“Mateship” is a concept that’s as fundamentally Australian as drinking cold beer or sniggering at England’s top order. Long associated with the WW1 Diggers, it’s an idea that suggests men offering resolute support for one another during tough times. Plus the distribution of really dumb nicknames.
But catching up with your mates is also a vital part of life. Countless studies show that hanging out with friends will make you happier, healthier and more resilient. Paul Villanti, Executive Director Programs at the Movember Foundation, explains why it’s particularly important for dads.
“Babies change everything. Everything becomes bigger, brighter, louder and more heightened. The ups, and sometimes the downs. Any parent will tell you that while it’s one of the toughest challenges you’ll face – it’s also the most rewarding.
Parenthood is a huge life change for both mum and dad but, until recently, it hasn’t been acknowledged just how those challenging those early months can be for new fathers.
Movember Foundation has worked with thousands of men over the years and we know that fatherhood is one of the key transition points in life, when men become more likely to suffer from poor mental health.
Twice as many men become depressed in the first year after becoming a dad than that of the general population. That’s why supporting new dads through this major life transition is a key priority for Movember.
One of the factors that we know can really help dads adjust in this time of huge change is having close male friends to talk things through with.
Your dad mates are the ones who will really understand the big changes that being a parent brings. They get why you can’t drop everything and come to the pub with 15-minutes notice any more. Or why the idea of an all-night poker game isn’t that appealing. They understand what it’s like to get up every hour with a baby who doesn’t sleep. And they are the ones who you can ask the dumb questions that you’re afraid to ask anyone else.
Having a friend who you can turn to, who has been through the same situation and can tell you to hang in there, can really help you through the tough times.
They also know what it’s like being the only dad at the playgroup or being called the ‘babysitter’ when you’re simply looking after your own kid.

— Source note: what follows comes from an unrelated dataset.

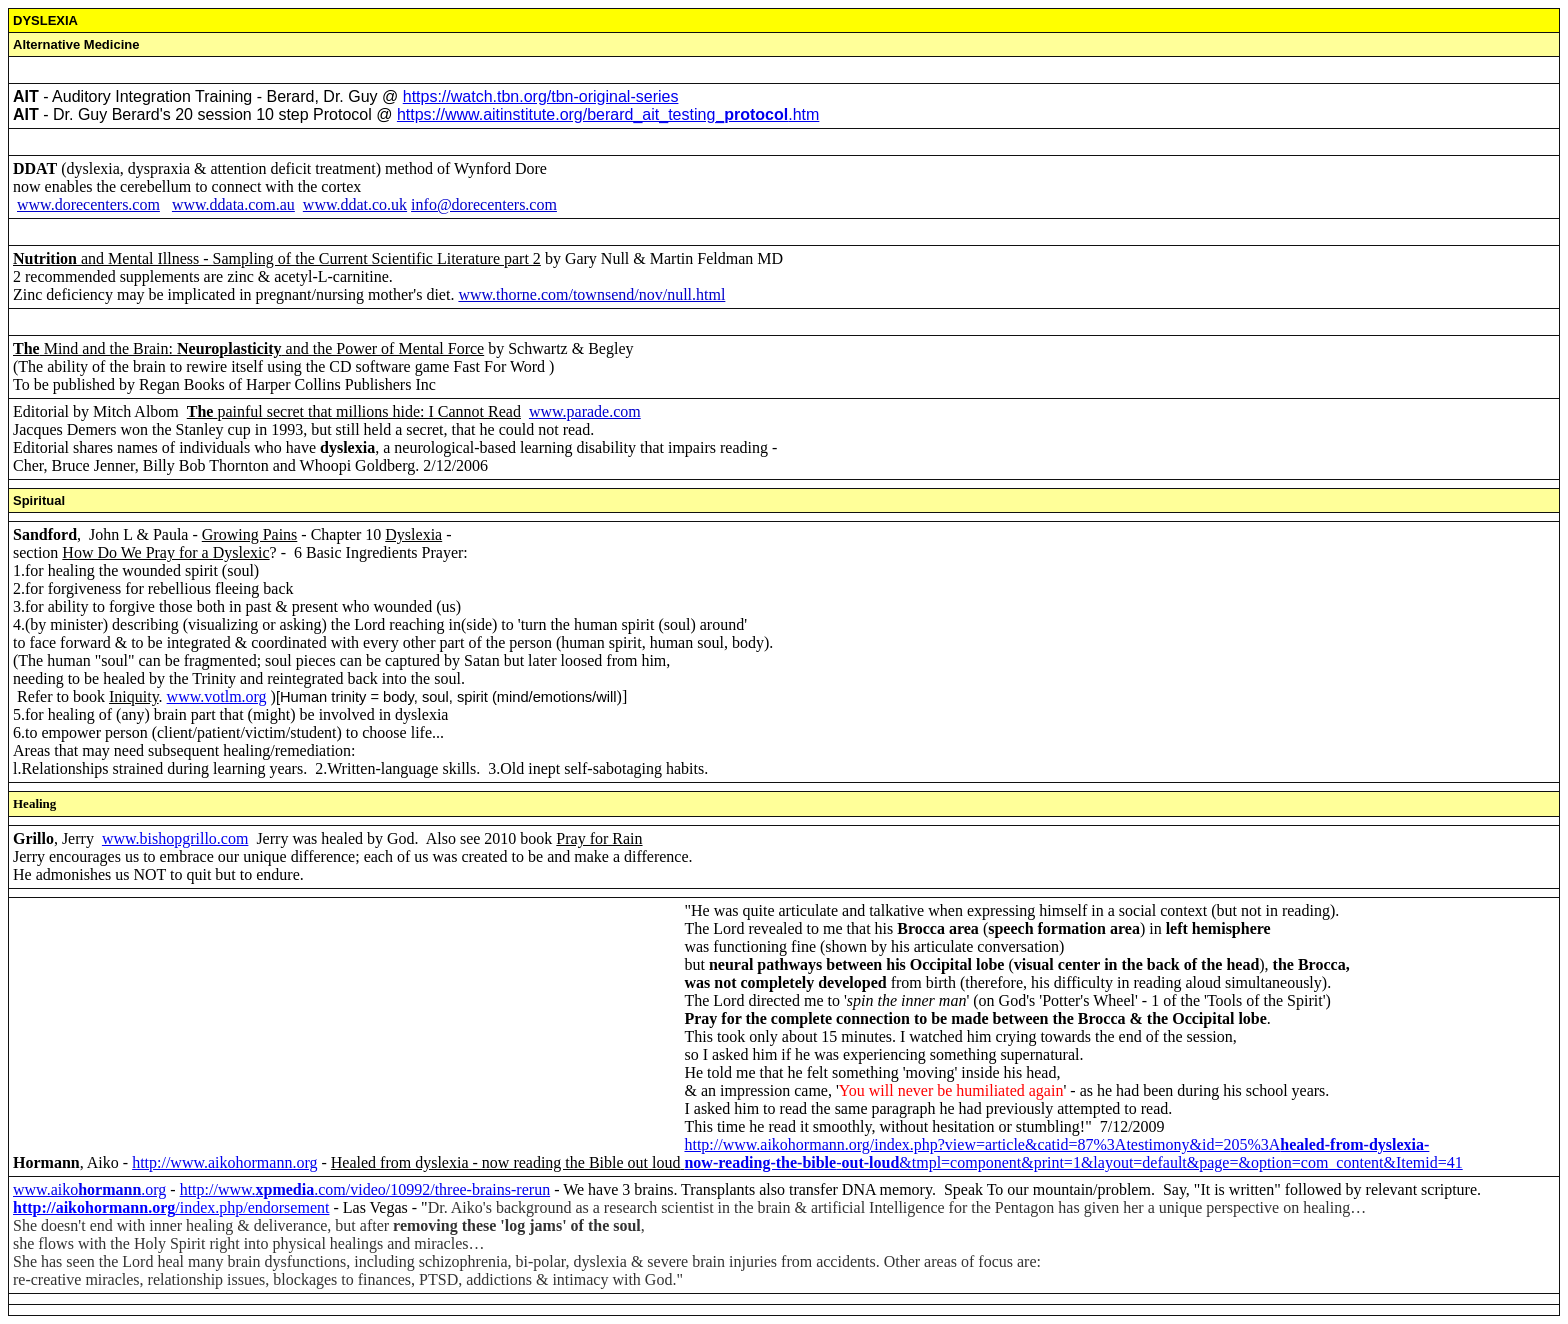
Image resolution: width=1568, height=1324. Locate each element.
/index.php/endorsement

Friendships are a vital part of a healthy life – for both men and women. The Harvard Adult Development Study, shows that relationships have the biggest influence on our long-term health and wellbeing. Having people to rely on keeps your brain healthier and reduces both emotional and physical pain.
When we invested in the Healthy Dads Initiative, through beyondblue, back in 2014, we discovered that spending time with mates helped dads stay resilient during those chaotic early days of parenting, when you’re still trying to find your feet.
That’s why we encourage guys to make a conscious and consistent effort to spend time with their old friends, as well as finding ways
of making new ones. It’s always good to start with something you already like doing. Whether that’s cycling, going to the footy, surfing, brewing beer or fixing cars, you’re more likely to form and maintain strong friendships with blokes that you have something in common with, doing something that you really like doing.
Taking a few hours break from family life to catch up with your friends isn’t selfish. It allows you to disconnect from everyday pressures, have a laugh, realise you’re not the only guy in the trenches, and recharge your batteries.
Ultimately, that’ll make you a happier and healthier man – and that will make you a better dad too.